**Entries supplied:**
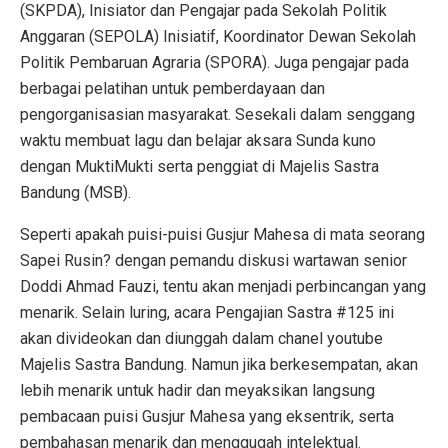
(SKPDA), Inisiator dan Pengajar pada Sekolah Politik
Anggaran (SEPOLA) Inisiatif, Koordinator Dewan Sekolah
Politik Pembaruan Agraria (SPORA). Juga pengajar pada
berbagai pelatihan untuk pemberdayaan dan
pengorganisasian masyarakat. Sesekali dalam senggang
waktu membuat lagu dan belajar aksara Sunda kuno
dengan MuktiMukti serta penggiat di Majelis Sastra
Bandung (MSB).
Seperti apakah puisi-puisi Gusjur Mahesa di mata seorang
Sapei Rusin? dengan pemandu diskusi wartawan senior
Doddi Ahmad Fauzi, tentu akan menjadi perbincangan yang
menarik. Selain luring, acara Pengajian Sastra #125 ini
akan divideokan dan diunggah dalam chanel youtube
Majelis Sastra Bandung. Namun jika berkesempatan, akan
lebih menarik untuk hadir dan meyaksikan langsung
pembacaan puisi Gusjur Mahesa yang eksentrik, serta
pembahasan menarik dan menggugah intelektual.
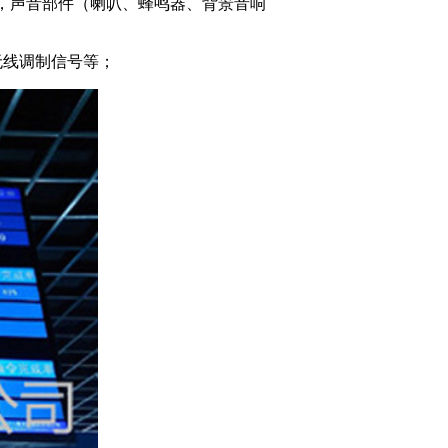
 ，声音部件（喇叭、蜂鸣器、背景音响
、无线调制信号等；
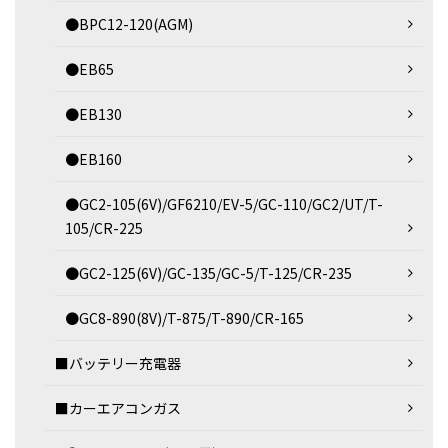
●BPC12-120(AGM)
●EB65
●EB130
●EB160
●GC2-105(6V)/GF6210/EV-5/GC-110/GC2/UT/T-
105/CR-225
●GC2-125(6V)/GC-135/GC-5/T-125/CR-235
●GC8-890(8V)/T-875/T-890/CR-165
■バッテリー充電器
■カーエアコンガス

...

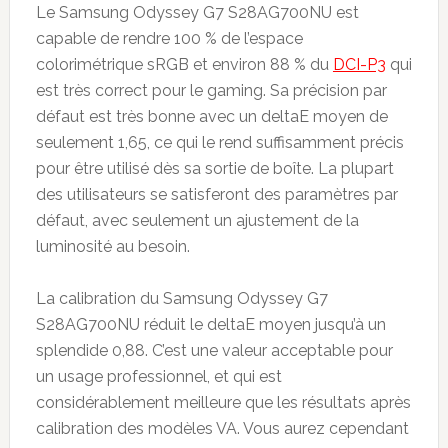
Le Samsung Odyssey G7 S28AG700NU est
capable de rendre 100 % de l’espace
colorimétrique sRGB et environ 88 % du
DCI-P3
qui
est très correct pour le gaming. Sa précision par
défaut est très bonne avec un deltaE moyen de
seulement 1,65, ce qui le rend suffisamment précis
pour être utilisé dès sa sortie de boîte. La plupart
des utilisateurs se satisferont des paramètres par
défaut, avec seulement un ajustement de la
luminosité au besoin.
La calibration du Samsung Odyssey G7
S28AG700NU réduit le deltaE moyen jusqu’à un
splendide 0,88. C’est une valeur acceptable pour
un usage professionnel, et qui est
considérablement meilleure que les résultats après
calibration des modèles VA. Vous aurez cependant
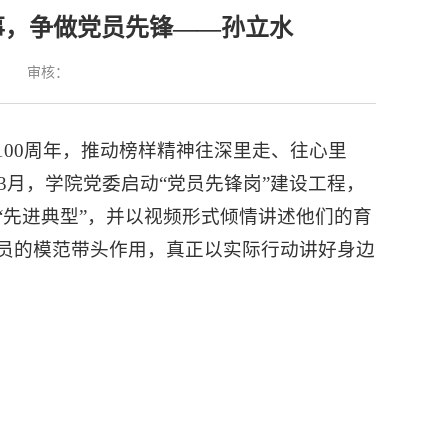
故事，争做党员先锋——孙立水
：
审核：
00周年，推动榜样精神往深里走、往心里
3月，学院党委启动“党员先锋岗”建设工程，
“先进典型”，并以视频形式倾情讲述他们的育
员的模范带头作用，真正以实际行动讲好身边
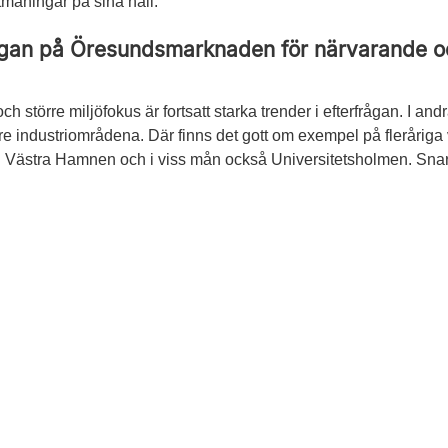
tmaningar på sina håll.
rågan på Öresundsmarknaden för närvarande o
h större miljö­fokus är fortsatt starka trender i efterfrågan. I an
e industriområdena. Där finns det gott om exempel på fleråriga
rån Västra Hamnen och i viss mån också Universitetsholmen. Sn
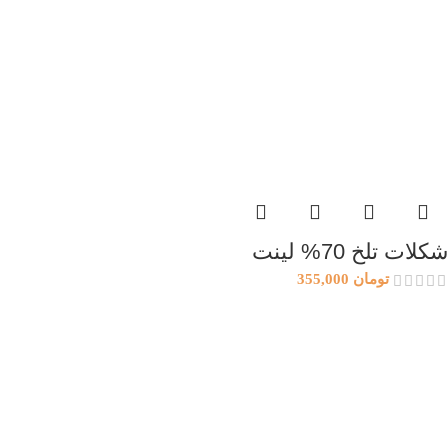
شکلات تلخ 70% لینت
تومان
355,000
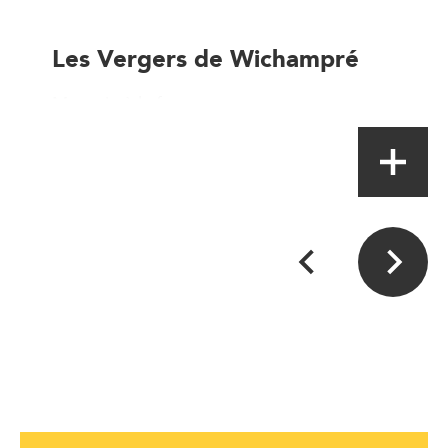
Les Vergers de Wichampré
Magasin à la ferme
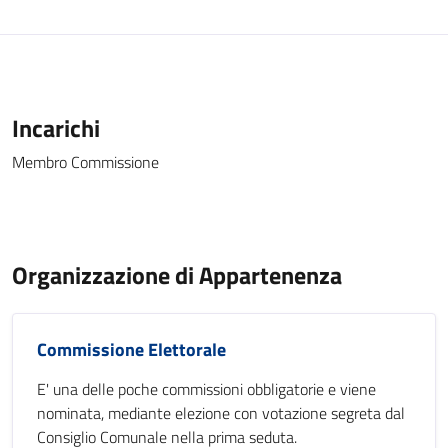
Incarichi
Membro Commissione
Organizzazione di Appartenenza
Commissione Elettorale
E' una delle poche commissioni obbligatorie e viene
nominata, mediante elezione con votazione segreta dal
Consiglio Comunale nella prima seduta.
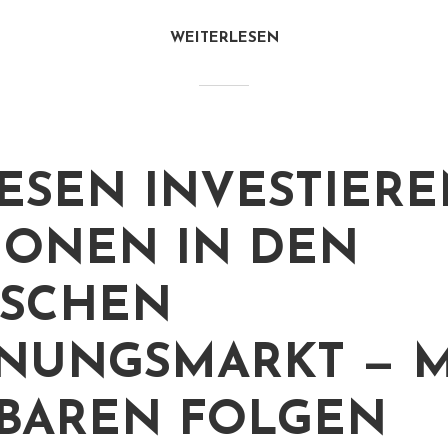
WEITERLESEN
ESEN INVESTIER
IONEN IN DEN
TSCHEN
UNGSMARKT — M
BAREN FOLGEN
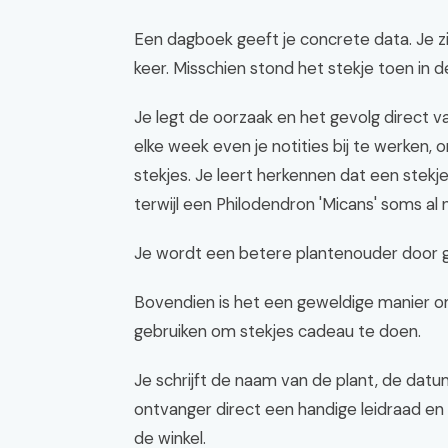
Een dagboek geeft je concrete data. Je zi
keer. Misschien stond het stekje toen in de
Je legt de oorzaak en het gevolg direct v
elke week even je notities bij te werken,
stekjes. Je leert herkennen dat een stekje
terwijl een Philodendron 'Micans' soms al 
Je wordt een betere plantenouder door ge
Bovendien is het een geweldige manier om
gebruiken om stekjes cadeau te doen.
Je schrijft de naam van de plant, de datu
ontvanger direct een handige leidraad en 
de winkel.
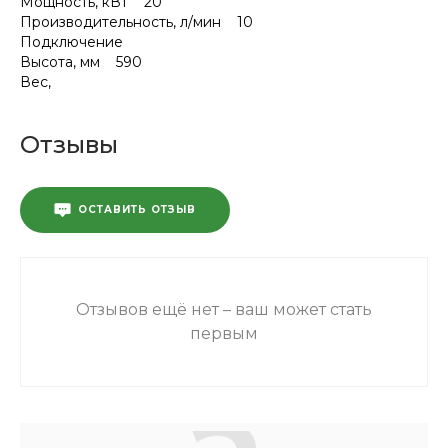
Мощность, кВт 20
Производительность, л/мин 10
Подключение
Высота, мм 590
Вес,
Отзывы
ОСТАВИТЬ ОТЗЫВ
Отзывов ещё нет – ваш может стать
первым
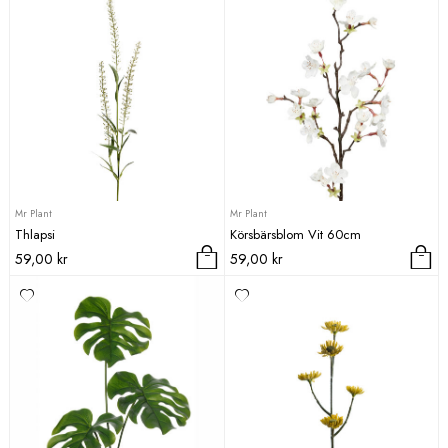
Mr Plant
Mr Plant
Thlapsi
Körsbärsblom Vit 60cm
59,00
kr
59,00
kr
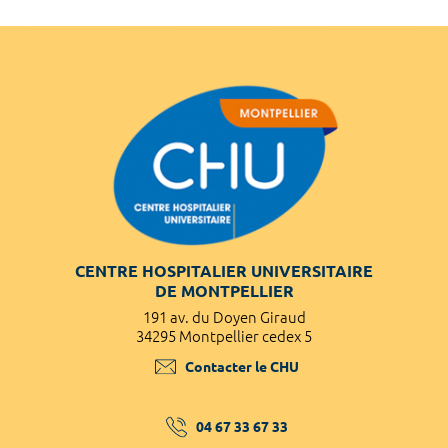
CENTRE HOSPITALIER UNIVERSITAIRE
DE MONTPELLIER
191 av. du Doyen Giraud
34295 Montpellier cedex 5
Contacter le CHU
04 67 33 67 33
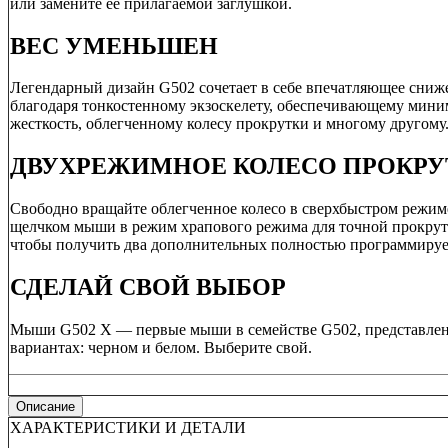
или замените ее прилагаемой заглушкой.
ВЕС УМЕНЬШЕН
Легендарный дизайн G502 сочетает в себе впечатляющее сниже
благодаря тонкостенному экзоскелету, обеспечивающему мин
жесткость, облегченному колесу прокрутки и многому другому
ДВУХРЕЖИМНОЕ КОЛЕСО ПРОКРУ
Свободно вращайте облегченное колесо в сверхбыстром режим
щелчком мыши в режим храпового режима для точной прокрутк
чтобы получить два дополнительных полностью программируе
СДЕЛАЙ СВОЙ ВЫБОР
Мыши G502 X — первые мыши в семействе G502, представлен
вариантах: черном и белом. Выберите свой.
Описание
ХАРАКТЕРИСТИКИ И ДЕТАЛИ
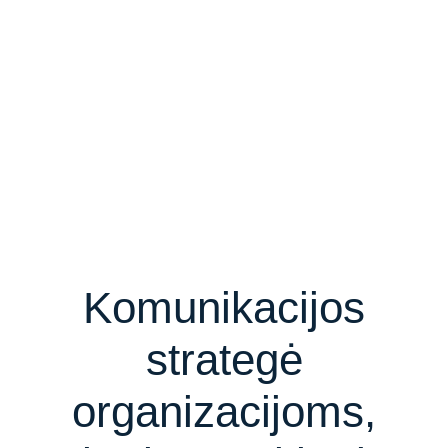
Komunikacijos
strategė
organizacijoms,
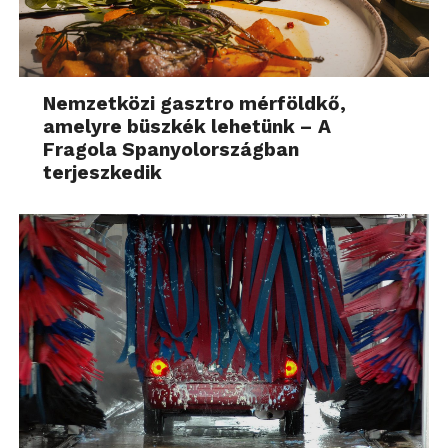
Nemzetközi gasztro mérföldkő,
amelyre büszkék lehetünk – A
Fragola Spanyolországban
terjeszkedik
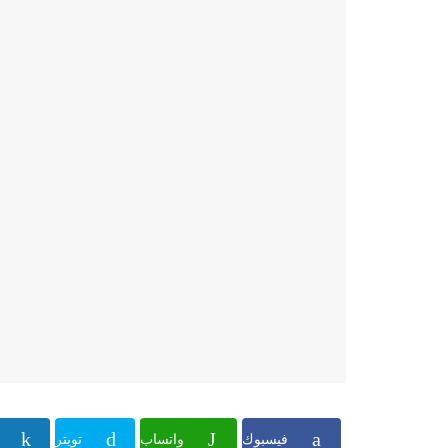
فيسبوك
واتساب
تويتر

**Task objective:** Starting at the line above that contains "Мощность, кВт 20", transcribe every line exactly through the line that contains "ДВУХРЕЖИМНОЕ КОЛЕСО ПРОКРУ", including that last one, and skip the pictures.

**Answer to the exercise:**
Мощность, кВт 20
Производительность, л/мин 10
Подключение
Высота, мм 590
Вес,
Отзывы
ОСТАВИТЬ ОТЗЫВ
Отзывов ещё нет – ваш может стать
первым
Mr Plant
Mr Plant
Thlapsi
Körsbärsblom Vit 60cm
59,00
kr
59,00
kr
CENTRE HOSPITALIER UNIVERSITAIRE
DE MONTPELLIER
191 av. du Doyen Giraud
34295 Montpellier cedex 5
Contacter le CHU
04 67 33 67 33
или замените ее прилагаемой заглушкой.
ВЕС УМЕНЬШЕН
Легендарный дизайн G502 сочетает в себе впечатляющее сниже
благодаря тонкостенному экзоскелету, обеспечивающему мин
жесткость, облегченному колесу прокрутки и многому другому
ДВУХРЕЖИМНОЕ КОЛЕСО ПРОКРУ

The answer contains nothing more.